The ATOMIC-meso trial, a randomised placebo-controlled study of 249 patients with MPM, found that a treatment – which combines a new drug, ADI-PEG20, with traditional chemotherapy – increased the median survival of participants by 1.6 months, and quadrupled the survival at 36 months, compared to placebo-chemotherapy.
The findings are significant, as MPM has one of the lowest five-year survival rates of any solid cancer, of around five-to-10 per cent. This innovative approach marks the first successful new type of chemotherapy developed for this disease in 15 years.
MPM affects the lining of the lungs and is associated with exposure to asbestos. It’s usually treated with potent chemotherapy drugs, but these are seldom able to halt the progression of the disease.
The premise behind this new drug treatment is elegant in its simplicity – starving the tumour by cutting off its food supply. All cells need nutrients to grow and multiply, including amino acids like arginine. ADI-PEG20 works by depleting arginine levels in the bloodstream. For tumour cells that can’t manufacture their arginine due to a missing enzyme, this means their growth is thwarted.
The ATOMIC-meso trial is the culmination of 20 years of research at the Barts Cancer Institute that began with Professor Szlosarek’s and Professor Fennell’s discovery that malignant mesothelioma cells lack a protein called ASS1, which enables cells to manufacture their own arginine.
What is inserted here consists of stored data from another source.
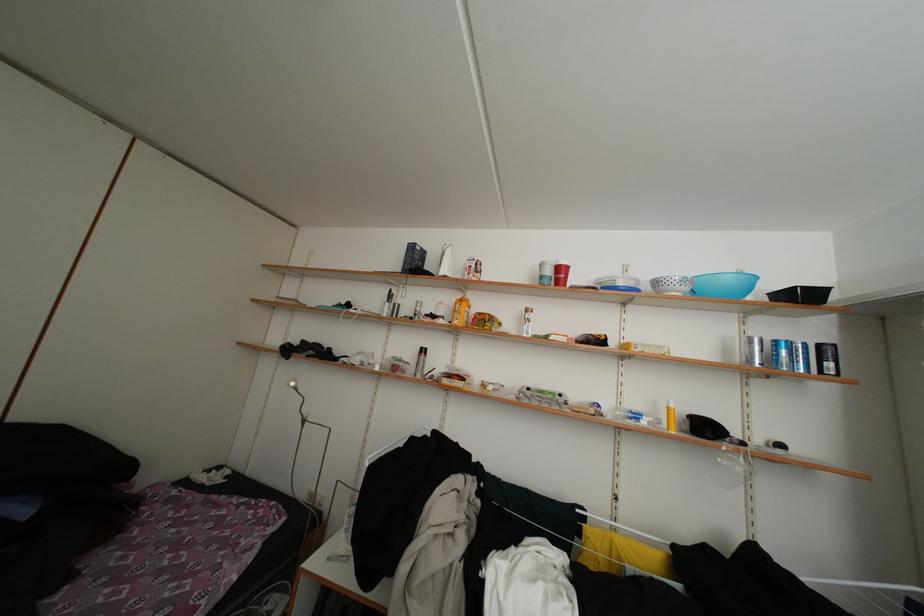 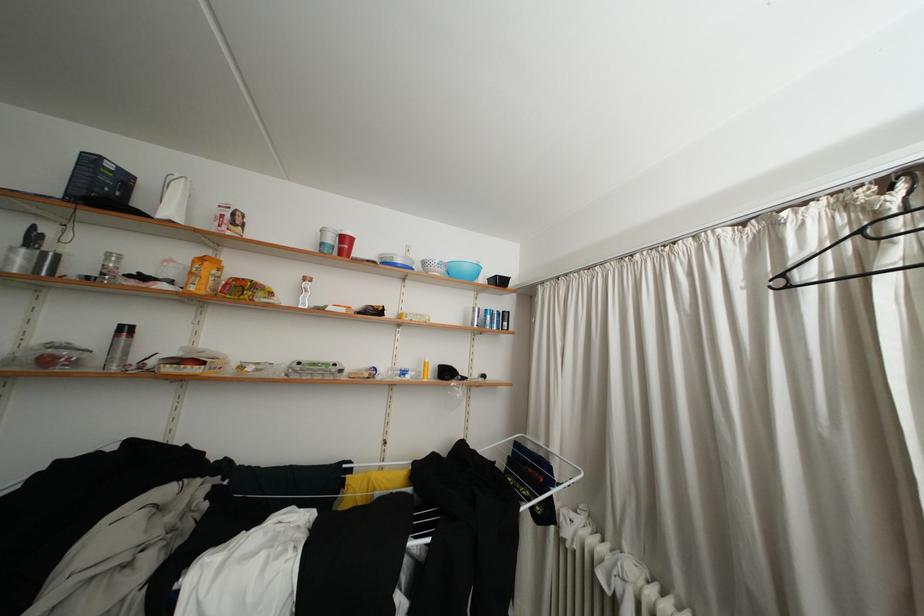 Locate, in the second image, the point that corresponds to [391,314] in the first image.

(17, 264) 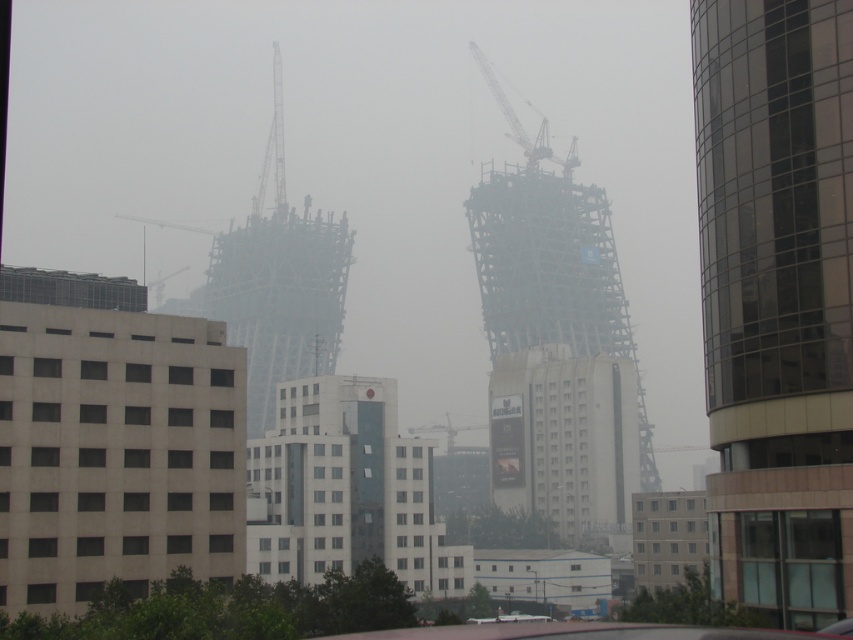 Question: Can you confirm if glassy reflective tower at right is smaller than metallic gray crane at center?

Choices:
 (A) no
 (B) yes

Answer: (B)

Question: Observing the image, what is the correct spatial positioning of white glass building at center in reference to metallic gray crane at center?

Choices:
 (A) right
 (B) left

Answer: (B)

Question: Among these points, which one is farthest from the camera?

Choices:
 (A) (585, 193)
 (B) (254, 262)
 (C) (276, 196)

Answer: (C)

Question: Can you confirm if metallic gray crane at center-left is bigger than metallic gray crane at center?

Choices:
 (A) no
 (B) yes

Answer: (B)

Question: Which point appears closest to the camera in this image?

Choices:
 (A) (454, 432)
 (B) (776, 412)

Answer: (B)

Question: Which object appears farthest from the camera in this image?

Choices:
 (A) metallic scaffolding tower at center
 (B) metallic gray crane at center
 (C) metallic gray crane at center-left

Answer: (C) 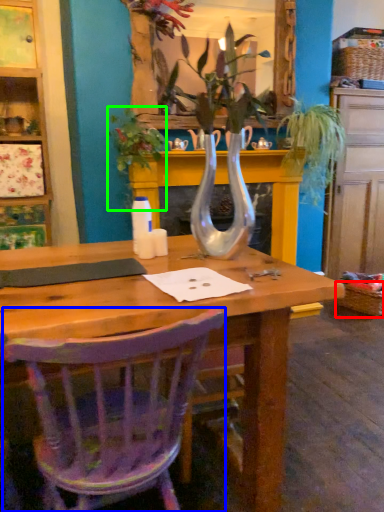 Question: Which is nearer to the picnic basket (highlighted by a red box)? chair (highlighted by a blue box) or plant (highlighted by a green box).

Choices:
 (A) chair
 (B) plant

Answer: (B) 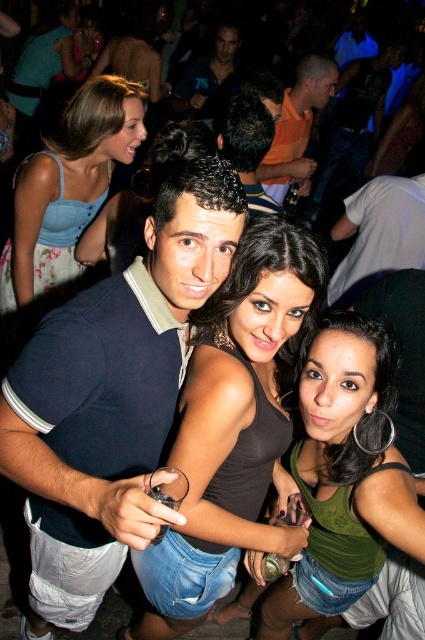 Question: Is dark blue polo shirt at center above white cotton shirt at upper right?

Choices:
 (A) yes
 (B) no

Answer: (B)

Question: Does dark blue polo shirt at center appear on the right side of dark brown hair at center?

Choices:
 (A) yes
 (B) no

Answer: (B)

Question: Which of these objects is positioned closest to the orange cotton shirt at center?

Choices:
 (A) denim dress at upper left
 (B) dark brown hair at center

Answer: (B)

Question: Which object is closer to the camera taking this photo?

Choices:
 (A) denim dress at upper left
 (B) green matte tank top at center
 (C) dark blue polo shirt at center
 (D) orange cotton shirt at center

Answer: (C)

Question: Which of the following is the farthest from the observer?

Choices:
 (A) matte black tank top at center
 (B) green matte tank top at center

Answer: (B)

Question: Is dark blue polo shirt at center to the left of denim dress at upper left from the viewer's perspective?

Choices:
 (A) yes
 (B) no

Answer: (B) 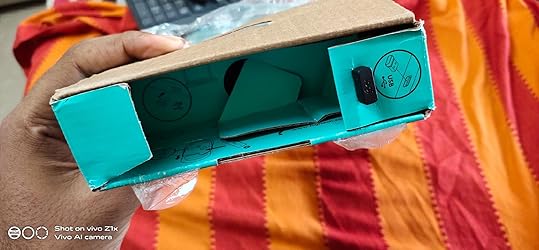 The width and height of the screenshot is (539, 250). I want to click on computer, so click(x=170, y=18). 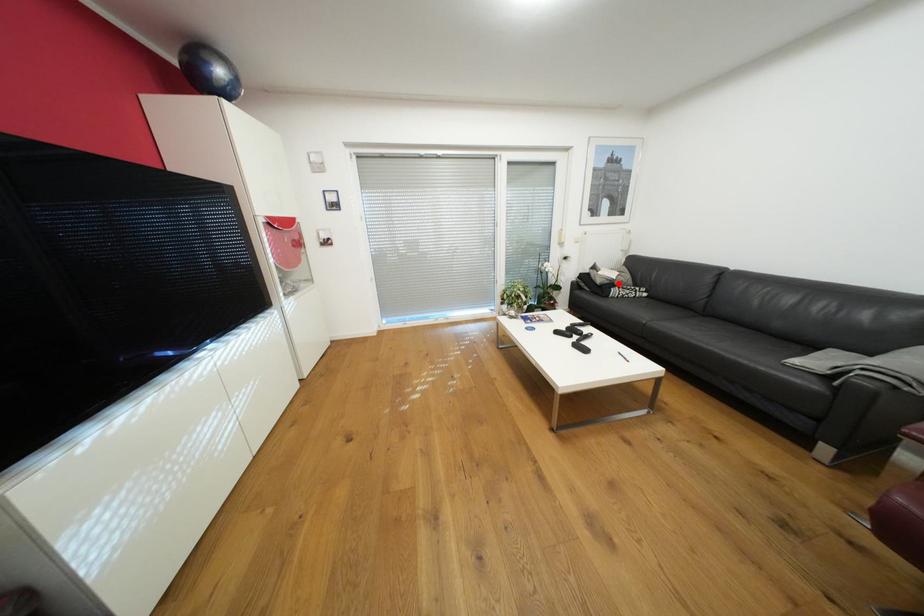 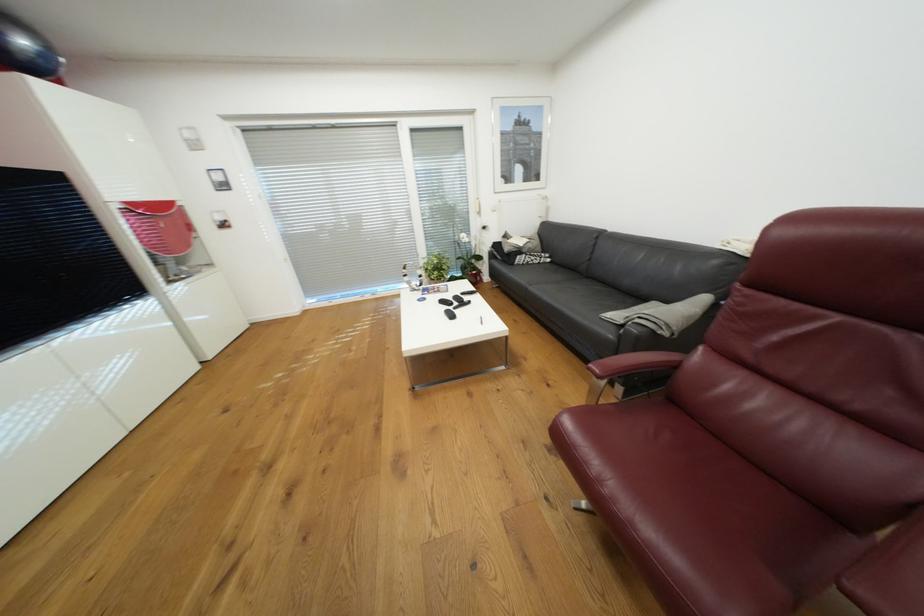 Find the pixel in the second image that matches the highlighted location in the first image.

(526, 252) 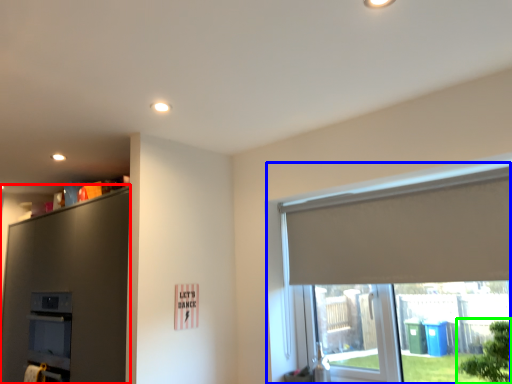 Question: Which object is positioned farthest from dresser (highlighted by a red box)? Select from window (highlighted by a blue box) and tree (highlighted by a green box).

Choices:
 (A) window
 (B) tree

Answer: (B)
Professor Szlosarek and his team have since dedicated their efforts to using this knowledge to create an effective treatment for patients with MPM.
Professor Szlosarek said: “My collaboration with Dean when we first met as junior doctors at Bart’s to swap a weekend on call in 2005 highlights the role of serendipity in fostering research. Generosity of spirit is what drives true innovation for the benefit of patients.”